Monday, February 24, 2014

Piers Morgan gets the boot from CNN's prime 9 pm slot

By Michael J.W. Stickings

David Carr at the Times:

There have been times when the CNN host Piers Morgan didn't seem to like America very much — and American audiences have been more than willing to return the favor. Three years after taking over for Larry King, Mr. Morgan has seen the ratings for "Piers Morgan Live" hit some new lows, drawing a fraction of viewers compared with competitors at Fox News and MSNBC.

It's been an unhappy collision between a British television personality who refuses to assimilate — the only football he cares about is round and his lectures on guns were rife with contempt — and a CNN audience that is intrinsically provincial. After all, the people who tune into a cable news network are, by their nature, deeply interested in America.

CNN's president, Jeffrey Zucker, has other problems, but none bigger than Mr. Morgan and his plum 9 p.m. time slot. Mr. Morgan said last week that he and Mr. Zucker had been talking about the show's failure to connect and had decided to pull the plug, probably in March. 

Like so many others, I don't much care for Morgan.
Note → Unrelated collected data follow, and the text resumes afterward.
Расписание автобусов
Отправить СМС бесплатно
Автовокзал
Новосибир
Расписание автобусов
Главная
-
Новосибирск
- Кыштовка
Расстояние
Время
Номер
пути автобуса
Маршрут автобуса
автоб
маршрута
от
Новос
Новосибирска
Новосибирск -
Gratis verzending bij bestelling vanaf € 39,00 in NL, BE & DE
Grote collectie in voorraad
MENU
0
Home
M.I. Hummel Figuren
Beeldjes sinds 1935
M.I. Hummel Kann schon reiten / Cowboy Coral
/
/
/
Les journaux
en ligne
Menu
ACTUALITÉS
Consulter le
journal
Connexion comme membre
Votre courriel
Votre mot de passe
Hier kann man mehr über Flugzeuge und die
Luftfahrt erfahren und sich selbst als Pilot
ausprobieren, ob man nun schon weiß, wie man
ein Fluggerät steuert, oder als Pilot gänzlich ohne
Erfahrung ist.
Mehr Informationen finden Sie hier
While it's true that he's never really been able to connect with American cable news audiences, and while it's good that he can acknowledge that, and while on some issues, like guns, I thought he was right to take a vehemently critical view (I share his views on America's out-of-control gun culture), for the most part he only really made a name for himself as Larry King's replacement by being a self-aggrandizing blowhard or a blatant ignoramus, often both at the same time.

Which isn't to say that he's been all that much worse than King, who was truly awful in his later years on the job, but at least King was a generally genial institution who didn't really rub anyone the wrong way and who could at least conduct shallow celebrity interviews with a modicum of entertainment value. But from the start Morgan wanted to be much more than that, something other than King, and is there that he's failed miserably to make a difference.
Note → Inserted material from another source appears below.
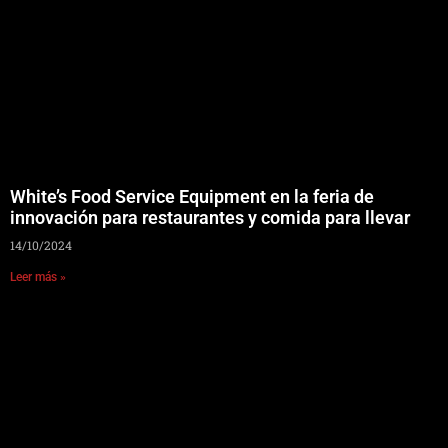
White’s Food Service Equipment en la feria de
innovación para restaurantes y comida para llevar
14/10/2024
Leer más »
Maybe Morgan still has a future on American television, maybe even at CNN if he's used the right way, whatever that may be. But it's probably best for the network that he'll soon be out of the key 9 pm slot. And I say that not as someone who watches prime-time CNN, or for that matter much CNN at all anymore, but rather as someone who remembers what CNN once was, the value it once had as the country's main cable news network, back before the landscape was overtaken by partisanism, and who hopes that it might again regain that status as the go-to network for, you know, news.